Members of the media seldom had to ask where to find Pat McAfee’s locker following an Indianapolis Colts victory.
Much like his punts, McAfee’s voice carried.
It used to be fascinating to witness the contrast between McAfee and the man who occupied the locker next to him, future Pro Football Hall of Fame placekicker Adam Vinatieri.
While Vinatieri, a married father of two who is a little more than 14 years older than the punter, quietly made himself look like someone about ready to walk off the cover of GQ, there was McAfee, a one-man mosh pit.
Everyone was McAfee’s friend.
If he knew your name, that’s what he used. As if running for some sort of political post, McAfee shook hands, laughed and smiled.
And it always seemed sincere.
When McAfee announced on Feb. 2 — exactly three months before his 30th birthday — that he would be no longer collect Jim Irsay’s money for punting, kicking and placing footballs, it removed a large percentage of the franchise’s personality and connectivity.
McAfee’s God-given gift of locating common ground between himself and persons of all ages, races and backgrounds made this seventh-round draft selection from 2009 extremely popular throughout Indiana.

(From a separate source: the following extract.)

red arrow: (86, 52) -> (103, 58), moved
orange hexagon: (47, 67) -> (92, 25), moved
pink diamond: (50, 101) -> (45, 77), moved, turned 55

Take a self-deprecating sense of humor — see: Broad Ripple canal incident of October 2010 and radio snippets of McAfee referring to himself as the “Colts’ fourth-string quarterback” (which, essentially, he was) — and add a want to give back through assorted charitable efforts, and it makes perfect sense.
Most recently, McAfee and Irsay teamed to donate $97,000 to the reward money in the case of murdered Delphi teenagers Libby German and Abby Williams.
It helped that McAfee was very good at his job.
A two-time Pro Bowl selection, he completed his eight seasons as a Colt averaging 46.4 yards per punt. Only four of McAfee’s career 575 attempts were blocked, and 193 times he forced the opposing team to start inside its own 20-yards line.
His 49.3-yard norm this past season was the best of his career. Mixed into this accomplishment is another all-timer, McAfee’s 74-yard rocket in the Colts’ Week 5 victory against the Chicago Bears after he blasted a 72-yard punt three weeks earlier in Denver.
On kickoffs, McAfee’s powerful right leg resulted in 350 career touchbacks compared to 293 returns. Only twice did an opposing return specialist take it to the house for a touchdown.
McAfee only got better as his NFL career went on.
But if you’ve ever met him — a few times here, but no first-name basis unless I was addressing him — Pat McAfee always came across as a “My Terms” kind of human being.
If the hours of dedication and preparation it took to remain one of professional football’s best punters ceased being enjoyable, McAfee, confident he had what it took to be defined by much more than being an Indianapolis Colt, would have what it took to walk away.
Even when he did, we were stunned.
Whether a professional punter or an elementary school point guard, wearing the No. 1 jersey requires a certain amount of moxie. McAfee did this better than most.
Thanks, Pat. You’ve been a real kick, and so much more.